The simplest description of MCL sprain and tear involves three different grades. Grade I represents a sprain or small partial tear of the superficial layer of the MCL without knee instability. On MRI there is associated T2 hyperintensity medial to but not involving the ligament. Grade II represents a partial tear produced by moderate valgus instability that involves deep and superficial layers on MRI and demonstrates T2 hyperintensity and morphologic disruption of some of the fibers of the MCL without complete discontinuity or avulsion. Grade III represents a complete tear, with discontinuity of the fibers and instability (Fig. 6). This MR classification system does not completely correlate with surgical findings and is based mainly on the superficial layer of MCL. Treatment of MCL tears is usually conservative. Surgery is considered when there is a complete tear of the MCL, especially if there are associated injuries of the posteromedial corner involving the posterior oblique ligament. Distally the MCL may tear at the tibial attachment and lie superficial to the pes anserine tendons.
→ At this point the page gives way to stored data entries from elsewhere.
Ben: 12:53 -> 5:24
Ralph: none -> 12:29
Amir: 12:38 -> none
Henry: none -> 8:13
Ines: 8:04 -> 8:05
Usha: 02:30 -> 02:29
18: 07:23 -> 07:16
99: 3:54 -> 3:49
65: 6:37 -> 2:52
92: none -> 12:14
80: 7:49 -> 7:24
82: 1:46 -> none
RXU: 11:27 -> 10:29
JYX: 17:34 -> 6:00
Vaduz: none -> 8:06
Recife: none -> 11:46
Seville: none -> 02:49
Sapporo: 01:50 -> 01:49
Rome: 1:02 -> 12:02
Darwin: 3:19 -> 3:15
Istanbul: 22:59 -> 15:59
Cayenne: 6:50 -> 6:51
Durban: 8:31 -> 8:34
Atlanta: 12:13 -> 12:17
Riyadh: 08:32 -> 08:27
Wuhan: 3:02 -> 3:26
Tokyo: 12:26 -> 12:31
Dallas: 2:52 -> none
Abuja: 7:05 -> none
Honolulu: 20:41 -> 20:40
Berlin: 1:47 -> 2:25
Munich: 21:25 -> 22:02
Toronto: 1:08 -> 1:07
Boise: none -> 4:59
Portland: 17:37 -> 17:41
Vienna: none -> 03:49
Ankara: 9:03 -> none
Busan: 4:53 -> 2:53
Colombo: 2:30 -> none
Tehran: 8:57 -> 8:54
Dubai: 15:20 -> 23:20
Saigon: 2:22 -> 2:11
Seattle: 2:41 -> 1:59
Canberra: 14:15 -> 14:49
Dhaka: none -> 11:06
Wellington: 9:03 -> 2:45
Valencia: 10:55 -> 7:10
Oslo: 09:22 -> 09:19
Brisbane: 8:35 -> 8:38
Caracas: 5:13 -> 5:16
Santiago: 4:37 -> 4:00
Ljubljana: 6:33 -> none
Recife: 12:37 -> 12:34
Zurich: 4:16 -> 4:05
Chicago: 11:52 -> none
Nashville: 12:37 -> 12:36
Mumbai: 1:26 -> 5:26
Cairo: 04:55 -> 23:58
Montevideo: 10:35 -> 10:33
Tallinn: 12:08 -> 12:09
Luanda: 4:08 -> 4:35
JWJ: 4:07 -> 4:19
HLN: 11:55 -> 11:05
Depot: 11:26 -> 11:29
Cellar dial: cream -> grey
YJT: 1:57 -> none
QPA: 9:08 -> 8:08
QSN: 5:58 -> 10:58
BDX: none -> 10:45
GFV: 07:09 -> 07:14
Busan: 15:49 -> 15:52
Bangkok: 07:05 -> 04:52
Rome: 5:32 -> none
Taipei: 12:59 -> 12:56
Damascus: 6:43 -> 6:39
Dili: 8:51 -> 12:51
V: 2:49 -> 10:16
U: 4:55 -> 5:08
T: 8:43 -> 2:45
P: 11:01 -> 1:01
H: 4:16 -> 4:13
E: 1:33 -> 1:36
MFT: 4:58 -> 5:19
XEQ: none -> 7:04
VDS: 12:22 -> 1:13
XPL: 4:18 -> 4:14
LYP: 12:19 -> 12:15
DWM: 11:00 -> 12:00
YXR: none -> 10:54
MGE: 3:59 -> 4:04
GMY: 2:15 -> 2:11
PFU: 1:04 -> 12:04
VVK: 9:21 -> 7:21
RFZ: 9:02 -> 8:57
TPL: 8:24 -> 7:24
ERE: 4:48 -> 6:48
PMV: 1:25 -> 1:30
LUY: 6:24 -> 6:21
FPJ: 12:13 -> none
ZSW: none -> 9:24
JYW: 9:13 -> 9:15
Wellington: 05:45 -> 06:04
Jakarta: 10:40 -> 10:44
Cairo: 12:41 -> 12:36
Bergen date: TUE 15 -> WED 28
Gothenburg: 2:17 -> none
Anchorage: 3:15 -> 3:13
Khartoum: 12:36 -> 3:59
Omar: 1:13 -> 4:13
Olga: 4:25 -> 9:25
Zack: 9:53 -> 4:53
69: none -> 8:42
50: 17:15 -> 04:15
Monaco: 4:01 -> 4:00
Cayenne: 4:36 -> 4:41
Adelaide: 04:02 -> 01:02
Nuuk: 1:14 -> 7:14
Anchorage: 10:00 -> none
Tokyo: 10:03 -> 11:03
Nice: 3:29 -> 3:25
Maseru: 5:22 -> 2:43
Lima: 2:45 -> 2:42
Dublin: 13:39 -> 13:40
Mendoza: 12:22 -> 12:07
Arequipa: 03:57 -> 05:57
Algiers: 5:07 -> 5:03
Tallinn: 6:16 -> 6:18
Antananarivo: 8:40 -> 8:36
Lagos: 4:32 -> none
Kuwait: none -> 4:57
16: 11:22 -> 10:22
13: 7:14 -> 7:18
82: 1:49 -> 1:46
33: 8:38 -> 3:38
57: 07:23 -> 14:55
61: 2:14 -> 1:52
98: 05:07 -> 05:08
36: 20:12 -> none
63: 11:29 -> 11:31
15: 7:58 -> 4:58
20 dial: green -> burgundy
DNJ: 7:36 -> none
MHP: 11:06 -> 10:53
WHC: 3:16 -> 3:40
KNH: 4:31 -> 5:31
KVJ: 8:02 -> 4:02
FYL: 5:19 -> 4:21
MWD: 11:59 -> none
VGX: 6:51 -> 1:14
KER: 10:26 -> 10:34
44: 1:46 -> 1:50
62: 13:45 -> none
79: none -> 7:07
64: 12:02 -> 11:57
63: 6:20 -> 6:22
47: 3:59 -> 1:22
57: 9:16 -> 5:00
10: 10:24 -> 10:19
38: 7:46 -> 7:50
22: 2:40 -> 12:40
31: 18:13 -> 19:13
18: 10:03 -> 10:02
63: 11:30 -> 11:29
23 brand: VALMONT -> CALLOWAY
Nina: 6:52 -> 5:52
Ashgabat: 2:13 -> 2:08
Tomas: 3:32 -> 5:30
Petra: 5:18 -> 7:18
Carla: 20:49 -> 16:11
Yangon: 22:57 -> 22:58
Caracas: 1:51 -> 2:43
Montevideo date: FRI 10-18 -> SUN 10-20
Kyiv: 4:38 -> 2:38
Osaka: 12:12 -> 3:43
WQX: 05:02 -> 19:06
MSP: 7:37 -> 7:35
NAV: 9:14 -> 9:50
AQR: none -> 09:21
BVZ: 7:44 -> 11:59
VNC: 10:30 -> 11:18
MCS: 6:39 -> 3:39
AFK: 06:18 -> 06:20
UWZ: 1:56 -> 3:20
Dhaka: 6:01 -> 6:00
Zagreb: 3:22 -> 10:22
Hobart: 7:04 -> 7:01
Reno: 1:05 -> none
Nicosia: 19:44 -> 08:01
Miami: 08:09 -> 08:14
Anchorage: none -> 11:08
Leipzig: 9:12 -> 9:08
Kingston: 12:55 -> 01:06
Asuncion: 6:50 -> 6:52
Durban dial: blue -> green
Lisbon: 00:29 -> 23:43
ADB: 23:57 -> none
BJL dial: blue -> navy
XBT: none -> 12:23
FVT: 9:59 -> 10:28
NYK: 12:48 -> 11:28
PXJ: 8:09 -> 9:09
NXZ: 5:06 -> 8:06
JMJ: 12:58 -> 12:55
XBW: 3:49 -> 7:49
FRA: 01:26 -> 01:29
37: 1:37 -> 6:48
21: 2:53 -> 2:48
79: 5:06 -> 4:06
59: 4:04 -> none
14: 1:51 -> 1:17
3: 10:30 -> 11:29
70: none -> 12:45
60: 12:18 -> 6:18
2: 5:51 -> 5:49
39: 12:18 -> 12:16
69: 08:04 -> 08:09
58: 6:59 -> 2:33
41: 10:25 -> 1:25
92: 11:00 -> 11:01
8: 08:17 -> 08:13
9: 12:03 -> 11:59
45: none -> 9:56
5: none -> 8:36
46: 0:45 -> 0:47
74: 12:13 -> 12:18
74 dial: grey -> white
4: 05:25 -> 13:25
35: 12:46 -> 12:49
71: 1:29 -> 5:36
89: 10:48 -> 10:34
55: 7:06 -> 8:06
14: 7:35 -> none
In this situation, the interposition of the tendons, may block healing of the tear, similar to a Stener lesion of a Gamekeeper’s thumb, and would also require surgery. Chronic injuries of the MCL produce thickening of the ligament on MRI. Chronic injury may also be associated with ossification of the ligament that is better seen on radiographs, and has been termed a Pellegrini Stieda lesion [10, 18, 21].